Discovering the schools don't actually keep kids that learn at lower pace's at grade level was an EYE OPENER for me.
If a child gets behind in public school they get Special Ed. The work gets tailored to their needs. My daughters standardized tests were reduced to as simple as possible, and read to her, she was given extra time to complete them and all the "legal" help available. She always managed to pass once they built it around her. But that meant I had to attend IPE meetings, lots of talking to the teachers. the homework oh man the home work!!! Incomplete work was sent home and required to be done so her grade level would come up. All her grades were "accommodated." Do you realize what that means, she was not at grade level but on the books and for the statistics she was considered to be because of the "accommodations", about 1/4 of her class was accommodated to some extent. How can you compare such data? How is that different from a HS mom saying her DS is 4th grade math and 6th grade english?
After about 2 years in public school I pulled her back to home schooling. Her day at school was spent half in the special ed room anyway and 30 minutes a day she had a personal helper. Then she would come home with pretty much all her school work and we would work on it for hours, this is after her extra school hour of tutoring, in which she would cry about how the math was explained in school and just wanted me to do it because I made sense. I had many many reasons for putting her in PS and as many pulling her back home. I found better help for her special needs that was tailored far better to her as a whole person outside of the PT,OT and Special Ed labels.
Oh and I haven't touched on the filthy language and eye opening content her peers shared with her her first 6 weeks in 3RD! grade. PS are not the schools of our youth, they are not as we remember them to be.
This is my comparison of HOD to a AAA++ charter school that in many ways was fantastic.
The scope of HOD is far better than PS. Here History is learned, in Public school it is a "story" added on to a list of vocabulary words. Here spelling words turn into dictation and a life skill. In public school they are lists to memorize for a week and then forget. Yes the dictation appears far easier than spelling words for the corresponding grade but I find dictation is far harder and builds a skill for life. The science has been labeled light occasionally, I tested it side by side with a McGraw textbook for the corresponding grade, after a year I realized HOD and the textbook had covered the exact same material with 2 exceptions.

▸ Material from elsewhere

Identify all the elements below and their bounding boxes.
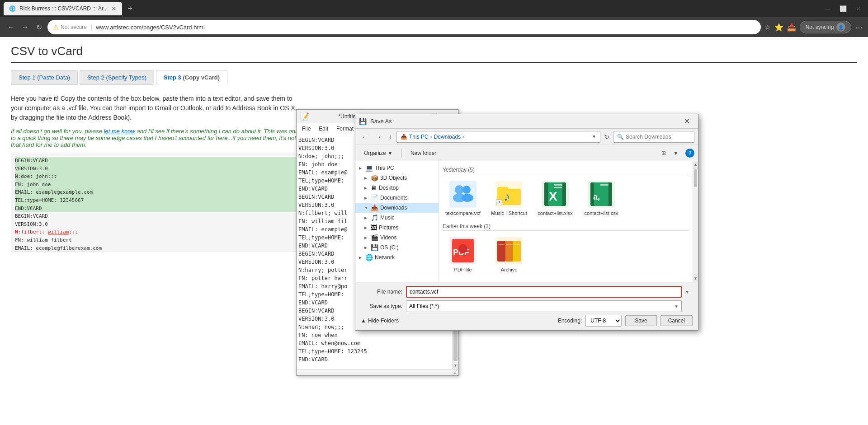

HOD lacks all the Green language of environmentalism science that is polluting science textbooks, it also teaches creationism. Math.. well I think my DD's quote (dd stands for dear daughter) Mom you explain it better, is true. My child came home with math she was unprepared for and the Math is actually designed to force the child to ask for help. I'm serious I think I did rant about it after the fact. Seriously it literally was lets not teach division yet, but while we're doing skip counting lets give the kids division problems in their home work. I understand the Idea of teaching kids to seek help but It only frustrated my child. Poetry and music were pretty non existent in PS, one week out of the year they covered poetry and once a week they had a "singing" music class. In the school they were taught values as part of morning assembly one a week but they were based on being "good" not born out of a love for a creator and Jesus on the throne and the bible was on a need to know basis. One of the teachers had lived in China for years as a ESL teacher but was not allowed to talk about his ministry unless his student asked. HOD builds a foundation of Love for our creator.
it was a really great school they helped me through a tough patch in our family but they also frustrated me to tears.
Now if I was to send my Youngest daughter to that school right now... she is in 4th grade, but in all but math she doing 5th grade work. She would probably be bumped a grade and given tutoring in math to keep her there. It's like Night and day in this house.
![Smile :-)](./images/smilies/icon_smile.gif)
and don't forget those standardized tests actually are not all that "standard."